Page segmentation data
___

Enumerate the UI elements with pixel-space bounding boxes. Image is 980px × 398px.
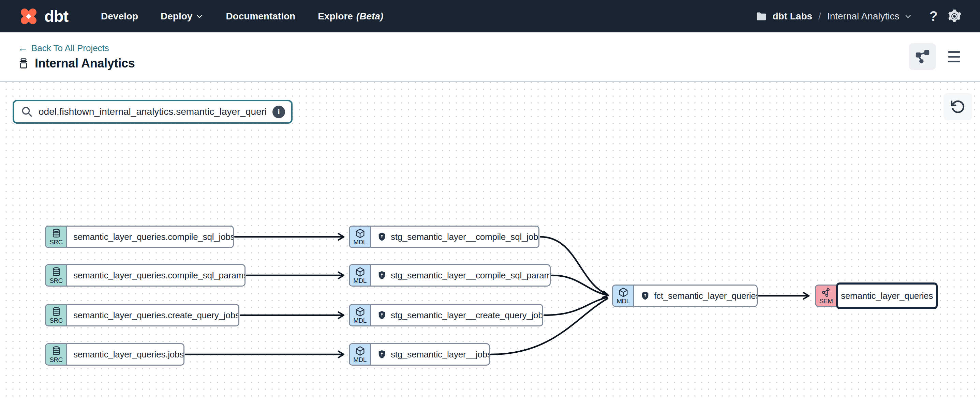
nav-develop[interactable]: Develop: [101, 11, 138, 22]
contract-shield-icon: [377, 350, 387, 359]
chevron-down-icon: [196, 13, 203, 20]
account-project-switcher[interactable]: dbt Labs / Internal Analytics: [755, 10, 912, 22]
menu-hamburger-icon[interactable]: [946, 49, 962, 64]
node-label: fct_semantic_layer_queries: [654, 291, 758, 301]
nav-links: Develop Deploy Documentation Explore (Be…: [101, 11, 383, 22]
node-badge: MDL: [353, 277, 367, 284]
dag-node-model-stg-compile-sql-params[interactable]: MDL stg_semantic_layer__compile_sql_para…: [349, 264, 551, 287]
account-name: dbt Labs: [772, 11, 812, 22]
node-label: semantic_layer_queries: [841, 291, 933, 301]
node-badge: MDL: [353, 357, 367, 363]
node-badge: MDL: [353, 239, 367, 245]
settings-gear-icon[interactable]: [947, 8, 962, 24]
dag-node-model-stg-compile-sql-jobs[interactable]: MDL stg_semantic_layer__compile_sql_jobs: [349, 225, 539, 248]
database-icon: [51, 346, 61, 356]
nav-deploy[interactable]: Deploy: [161, 11, 203, 22]
back-arrow-icon: ←: [18, 43, 28, 53]
node-badge: SRC: [49, 239, 63, 245]
dag-node-source-compile-sql-jobs[interactable]: SRC semantic_layer_queries.compile_sql_j…: [45, 225, 234, 248]
lineage-dag-icon: [915, 49, 930, 64]
node-badge: SRC: [49, 357, 63, 363]
project-name: Internal Analytics: [827, 11, 899, 22]
database-icon: [51, 307, 61, 317]
semantic-model-icon: [821, 287, 831, 298]
cube-icon: [355, 267, 365, 277]
dag-node-model-fct-semantic-layer-queries[interactable]: MDL fct_semantic_layer_queries: [612, 284, 758, 307]
rotate-ccw-icon: [950, 99, 966, 114]
dag-node-source-create-query-jobs[interactable]: SRC semantic_layer_queries.create_query_…: [45, 304, 239, 327]
search-icon: [21, 106, 33, 118]
lineage-canvas[interactable]: odel.fishtown_internal_analytics.semanti…: [0, 82, 980, 397]
cube-icon: [355, 228, 365, 238]
top-nav: dbt Develop Deploy Documentation Explore…: [0, 0, 980, 32]
chevron-down-icon: [904, 13, 912, 20]
contract-shield-icon: [377, 271, 387, 280]
cube-icon: [618, 287, 628, 298]
search-input[interactable]: odel.fishtown_internal_analytics.semanti…: [13, 100, 293, 124]
database-icon: [51, 228, 61, 238]
back-to-all-projects-link[interactable]: ← Back To All Projects: [18, 43, 135, 54]
node-label: stg_semantic_layer__jobs: [391, 349, 490, 360]
node-label: semantic_layer_queries.compile_sql_jobs: [73, 232, 234, 242]
reset-view-button[interactable]: [943, 93, 972, 120]
nav-documentation[interactable]: Documentation: [226, 11, 295, 22]
dag-node-model-stg-jobs[interactable]: MDL stg_semantic_layer__jobs: [349, 343, 490, 366]
node-badge: MDL: [353, 317, 367, 324]
dag-node-source-jobs[interactable]: SRC semantic_layer_queries.jobs: [45, 343, 185, 366]
project-icon: [18, 57, 29, 69]
dbt-logo[interactable]: dbt: [18, 5, 68, 27]
dag-node-model-stg-create-query-jobs[interactable]: MDL stg_semantic_layer__create_query_job…: [349, 304, 543, 327]
node-badge: MDL: [617, 298, 630, 304]
node-badge: SEM: [819, 298, 833, 304]
search-value: odel.fishtown_internal_analytics.semanti…: [38, 106, 267, 117]
node-badge: SRC: [49, 277, 63, 284]
nav-explore[interactable]: Explore (Beta): [318, 11, 383, 22]
nav-right: dbt Labs / Internal Analytics ?: [755, 8, 962, 24]
node-label: stg_semantic_layer__create_query_jobs: [391, 310, 543, 321]
cube-icon: [355, 307, 365, 317]
info-icon[interactable]: i: [272, 106, 285, 118]
page-header: ← Back To All Projects Internal Analytic…: [0, 32, 980, 82]
node-label: stg_semantic_layer__compile_sql_jobs: [391, 232, 539, 242]
dag-node-semantic-layer-queries[interactable]: SEM semantic_layer_queries: [815, 282, 938, 309]
node-label: semantic_layer_queries.jobs: [73, 349, 184, 360]
lineage-view-button[interactable]: [909, 43, 935, 70]
dbt-logo-icon: [18, 5, 40, 27]
node-label: semantic_layer_queries.compile_sql_param…: [73, 270, 245, 281]
help-icon[interactable]: ?: [929, 8, 938, 24]
contract-shield-icon: [377, 232, 387, 242]
cube-icon: [355, 346, 365, 356]
node-badge: SRC: [49, 317, 63, 324]
breadcrumb-separator: /: [818, 11, 821, 22]
page-title: Internal Analytics: [35, 56, 135, 71]
folder-icon: [755, 10, 768, 22]
database-icon: [51, 267, 61, 277]
dag-node-source-compile-sql-params[interactable]: SRC semantic_layer_queries.compile_sql_p…: [45, 264, 245, 287]
contract-shield-icon: [640, 291, 650, 301]
node-label: semantic_layer_queries.create_query_jobs: [73, 310, 239, 321]
node-label: stg_semantic_layer__compile_sql_params: [391, 270, 551, 281]
brand-wordmark: dbt: [45, 8, 68, 24]
contract-shield-icon: [377, 311, 387, 320]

___

Work to be completed: Of the lines above, copy each one that contains the word "model".

Answer for the task:
dag-node-model-stg-compile-sql-params[interactable]: MDL stg_semantic_layer__compile_sql_para…: [349, 264, 551, 287]
dag-node-model-stg-compile-sql-jobs[interactable]: MDL stg_semantic_layer__compile_sql_jobs: [349, 225, 539, 248]
semantic-model-icon: [821, 287, 831, 298]
dag-node-model-fct-semantic-layer-queries[interactable]: MDL fct_semantic_layer_queries: [612, 284, 758, 307]
dag-node-model-stg-jobs[interactable]: MDL stg_semantic_layer__jobs: [349, 343, 490, 366]
dag-node-model-stg-create-query-jobs[interactable]: MDL stg_semantic_layer__create_query_job…: [349, 304, 543, 327]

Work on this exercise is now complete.